Voici une liste des pratiques que j'ai mises en place :
Changer mes habitudes au quotidien :
L'objectif est de créer une transition entre l'agitation du couloir et l'ambiance de travail de la classe. Ce rituel permet aux élèves de se recentrer et de se préparer mentalement pour le cours à venir. Il offre également une structure prévisible qui peut rassurer les élèves et établir un climat propice à l'apprentissage. Il faut varier les activités au fil de l'année pour maintenir l'intérêt des élèves tout en conservant la structure du rituel.
Que faire de ces élèves qui bougent tout le temps ? Que faire de ces élèves qui ne tiennent pas en place, qui font du bruit et qui gênent les autres ? Ils sont un défi pour moi car ma voix ne me permet pas de les recentrer constamment sur l’activité en cours... Je dois aller d'îlot en îlot pour aider les élèves, mais je ne peux pas voir ce qui se passe derrière moi. J’entends ces élèves qui bougent, qui cherchent du matériel, qui se lancent des gommes, qui discutent pour trouver une règle. Le bruit de fond était constant.
Ma voix ne pouvait pas couvrir ces bruits. Je ne pouvais pas gérer les chuchotements ou les petits bruits. Il me fallait une solution pour ne pas forcer sur ma voix. Je me suis demandé pourquoi les élèves bougeaient sur leurs chaises ou se balançaient. J'ai réalisé que rester assis pendant 7 heures, avec seulement deux pauses de 10 minutes et une pause à midi, serait impossible pour moi ! Alors pourquoi devrais-je leur demander de le faire ! ?
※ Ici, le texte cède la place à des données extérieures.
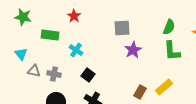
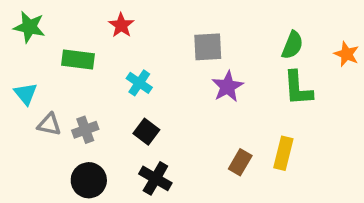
cyan cross: (76, 50) -> (139, 83), moved
gray cross: (54, 74) -> (85, 130), turned -32
yellow rectangle: (164, 87) -> (283, 153), turned -36

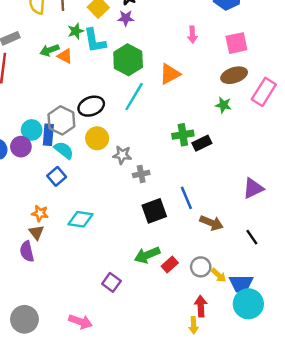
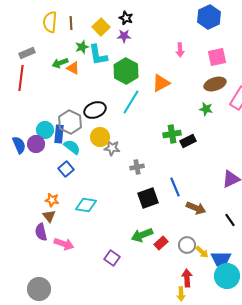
gray star: (122, 155) -> (112, 148), moved
pink arrow: (80, 322) -> (64, 244), moved

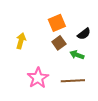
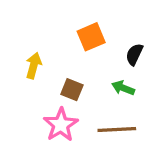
black semicircle: (84, 34) -> (134, 54), turned 152
brown square: (59, 43) -> (72, 90), moved, turned -32

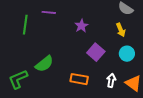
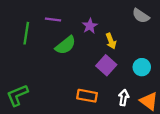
purple star: (81, 26) -> (90, 26), moved
yellow arrow: (121, 30) -> (111, 41), moved
green semicircle: (44, 64) -> (66, 45), moved

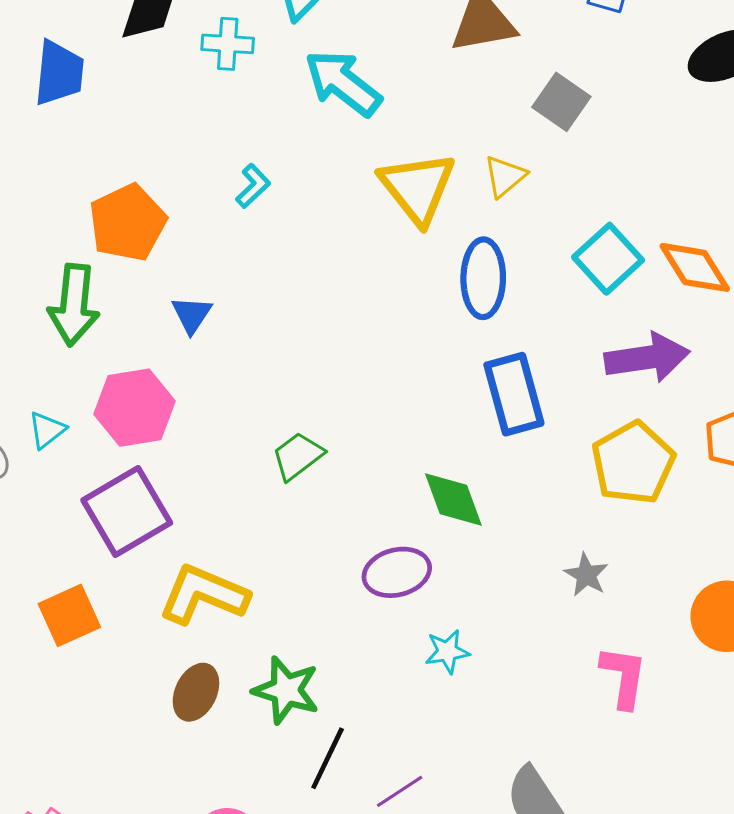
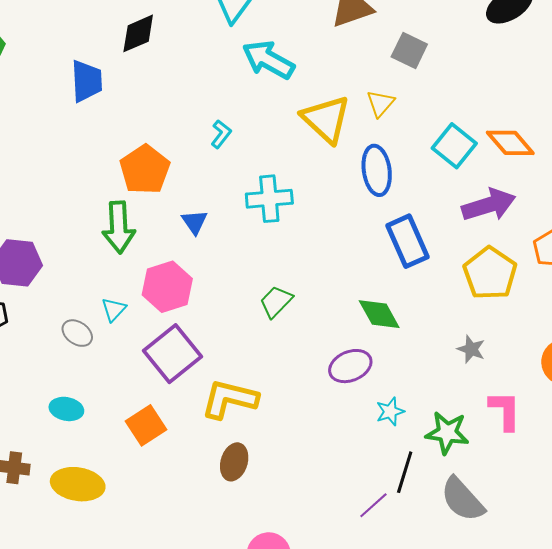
cyan cross: (228, 44) -> (269, 199), moved, size x1.4
green star: (286, 690) -> (447, 433), moved
black line: (328, 758) -> (405, 472), moved

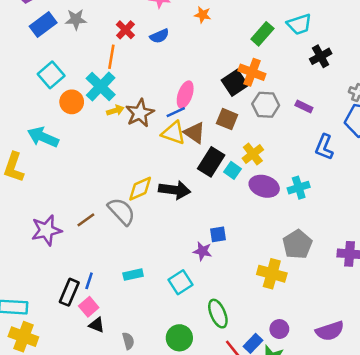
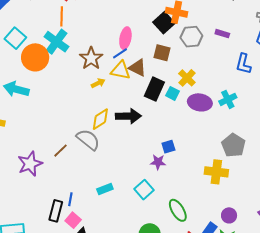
orange circle: (72, 102) -> (35, 57), size x1.4
yellow arrow: (115, 110) -> (98, 83), moved

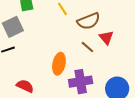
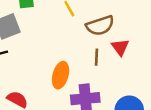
brown line: (87, 47) -> (97, 57), turned 48

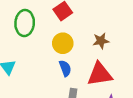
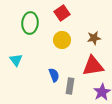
blue semicircle: (65, 68) -> (54, 75), moved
J'ai trouvé la solution en allant rendre visite à ma collègue professeur des écoles ! La solution était là sous mes yeux : des ballons pour s’asseoir, des élastiques aux chaises, des activités autonomes… Une classe flexible ! Voilà la solution ! Il fallait que j’aménage moi aussi ma classe pour la rendre flexible.
Au début, j'étais extrêmement inquiète ! leur laisser tout ce matériel est-ce bien raisonnable ? Ce sont des ado après tout ! Et bien figurez-vous qu’ils sont plus que respectueux de tout ce qui se trouve dans la classe et qu’une relation de confiance se crée très rapidement entre eux et moi.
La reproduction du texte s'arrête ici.